Written by: Christopher Llewellyn Reed | June 24th, 2021

Film poster: “LFG”

LFG (Andrea Nix Fine/Sean Fine, 2021) 4 out of 4 stars.

By way of introduction, let me start with an absolutely terrible, mismatched analogy to what happens in LFG, the new documentary from wife-and-husband duo Andrea Nix Fine and Sean Fine (Life According to Sam). Even the misogynists in the room can relate, since my example is about a man. True or not, I remember an anecdote from the 1980s about actor Michael Caine, who was purported to have said, when asked why he worked so often, and sometimes in films of questionable quality, something like the following: “Well, I have the same lifestyle tastes as fill in name of A-list star, but only get paid a fraction of what he does, so have to make that many more movies a year.” Ha, ha! Funny, right?

Now apply that same concept to the United States Women’s National Soccer Team (USWNT), who win many more games and tournaments than their male counterparts yet still receive less pay per match, and you’ll understand the premise of LFG, which follows these outstanding female players in their fight for equality. Got that, sexists out there? They are the Michael Caine in this equation (and so much beyond), and unlike him, they aren’t in this battle merely to improve an already enviable lifestyle, but to earn what they are owed.

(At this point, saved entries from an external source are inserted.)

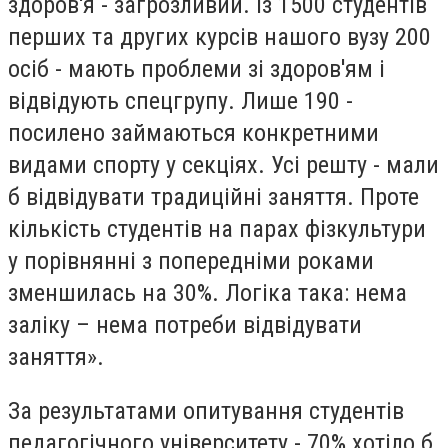
здоров'я - загрозливий. Із 1500 студентів
перших та других курсів нашого вузу 200
осіб - мають проблеми зі здоров'ям і
відвідують спецгрупу. Лише 190 -
посилено займаються конкретними
видами спорту у секціях. Усі решту - мали
б відвідувати традиційні заняття. Проте
кількість студентів на парах фізкультури
у порівнянні з попередніми роками
зменшилась на 30%. Логіка така: нема
заліку – нема потреби відвідувати
заняття».
За результатами опитування студентів
педагогічного університету - 70% хотіло б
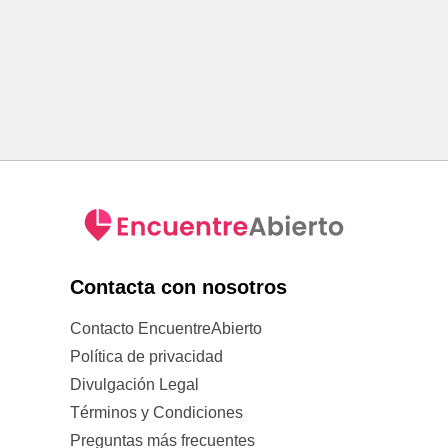
Contacta con nosotros
Contacto EncuentreAbierto
Política de privacidad
Divulgación Legal
Términos y Condiciones
Preguntas más frecuentes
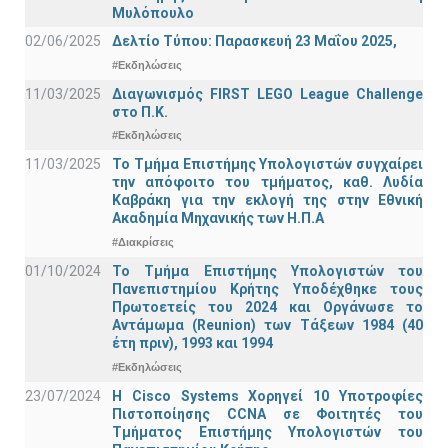
Μυλόπουλο
02/06/2025
Δελτίο Τύπου: Παρασκευή 23 Μαΐου 2025,
#Εκδηλώσεις
11/03/2025
Διαγωνισμός FIRST LEGO League Challenge
στο Π.Κ.
#Εκδηλώσεις
11/03/2025
Το Τμήμα Επιστήμης Υπολογιστών συγχαίρει
την απόφοιτο του τμήματος, καθ. Λυδία
Καβράκη για την εκλογή της στην Εθνική
Ακαδημία Μηχανικής των Η.Π.Α
#Διακρίσεις
01/10/2024
Το Τμήμα Επιστήμης Υπολογιστών του
Πανεπιστημίου Κρήτης Υποδέχθηκε τους
Πρωτοετείς του 2024 και Οργάνωσε το
Αντάμωμα (Reunion) των Τάξεων 1984 (40
έτη πριν), 1993 και 1994
#Εκδηλώσεις
23/07/2024
Η Cisco Systems Χορηγεί 10 Υποτροφίες
Πιστοποίησης CCNA σε Φοιτητές του
Τμήματος Επιστήμης Υπολογιστών του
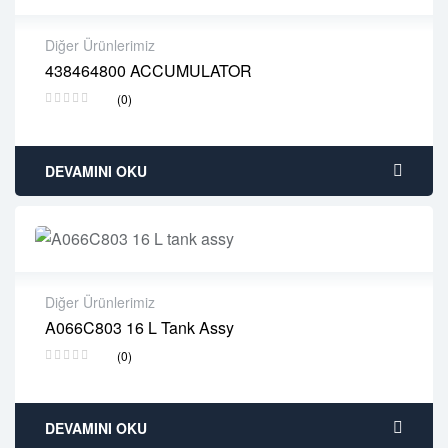
Diğer Ürünlerimiz
438464800 ACCUMULATOR
2 years warranty
(0)
Delivery time: 1-2 business days
Free 90 days return
DEVAMINI OKU
Diğer Ürünlerimiz
A066C803 16 L Tank Assy
2 years warranty
(0)
Delivery time: 1-2 business days
Free 90 days return
DEVAMINI OKU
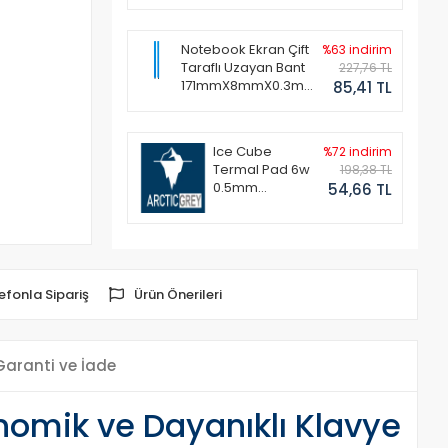
Notebook Ekran Çift
%63 indirim
Taraflı Uzayan Bant
227,76 TL
171mmX8mmX0.3mm
85,41 TL
(1 Set - 2 Adet)
Ice Cube
%72 indirim
Termal Pad 6w
198,38 TL
0.5mm
54,66 TL
50x50mm
efonla Sipariş
Ürün Önerileri
Garanti ve İade
onomik ve Dayanıklı Klavye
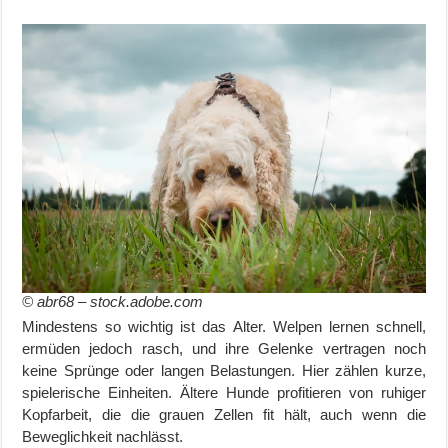
© abr68 – stock.adobe.com
Mindestens so wichtig ist das Alter. Welpen lernen schnell,
ermüden jedoch rasch, und ihre Gelenke vertragen noch
keine Sprünge oder langen Belastungen. Hier zählen kurze,
spielerische Einheiten. Ältere Hunde profitieren von ruhiger
Kopfarbeit, die die grauen Zellen fit hält, auch wenn die
Beweglichkeit nachlässt.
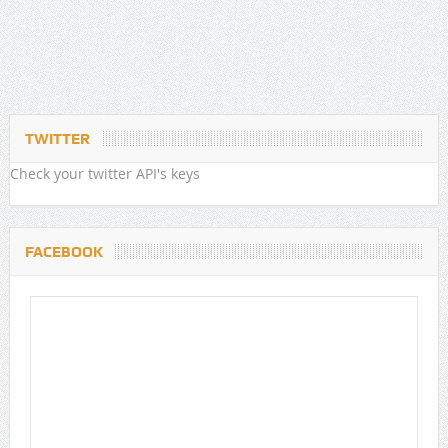
TWITTER
Check your twitter API's keys
FACEBOOK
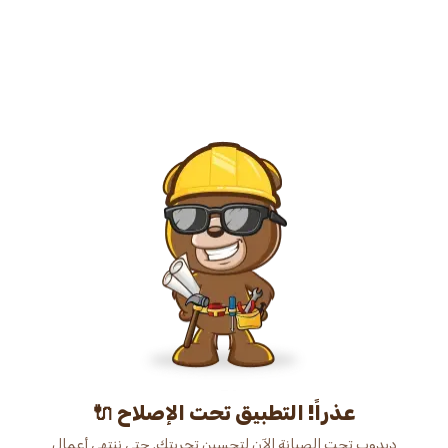
عذراً! التطبيق تحت الإصلاح 🔌
دبدوب تحت الصيانة الآن لتحسين تجربتك. حتى ننتهي أعمال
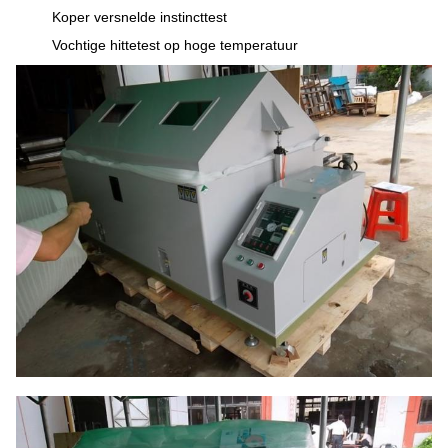
Koper versnelde instincttest
Vochtige hittetest op hoge temperatuur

Megan Rapinoe in LFG. Photo credit: Sean Fine ©HBO Max

The title comes from the phrase that each of our interview subjects – a vibrant cross-section of the team’s leading players – utters in opening close-ups: “Let’s f***ing go!” Yes, let’s. It is well past time for the team, which has now won 4 World Cup titles (to the men’s zero) to be recognized with at least equal pay. Instead, as the film depressingly reveals, the United States Soccer Federation (USSF) has no intention of offering such, despite clear evidence that the team deserves fair compensation (not to mention that it is illegal to pay women less for doing the same work as men). USSF claims that the women have actually earned more than the men in recent years, but that is only because they win more frequently (see Michael Caine, above).

So, on March 8, 2019 (International Women’s Day), all 28 members of the USWNT filed a gender-discrimination lawsuit against the USSF, and we hear from not only from them, but from their lawyers Cardelle Spangler and Jeffrey Kessler. No one from USSF appears in the movie, except in incidental footage, and no wonder. When you refuse to negotiate in good faith, better to hide. Instead, we spend copious delightful moments with women such as Jessica McDonald, Samantha Mewis, Kelley O’Hara, Christen Press, Megan Rapinoe and Becky Sauerbrunn. Badass players, they are also highly articulate spokespeople for why they should receive more compensation.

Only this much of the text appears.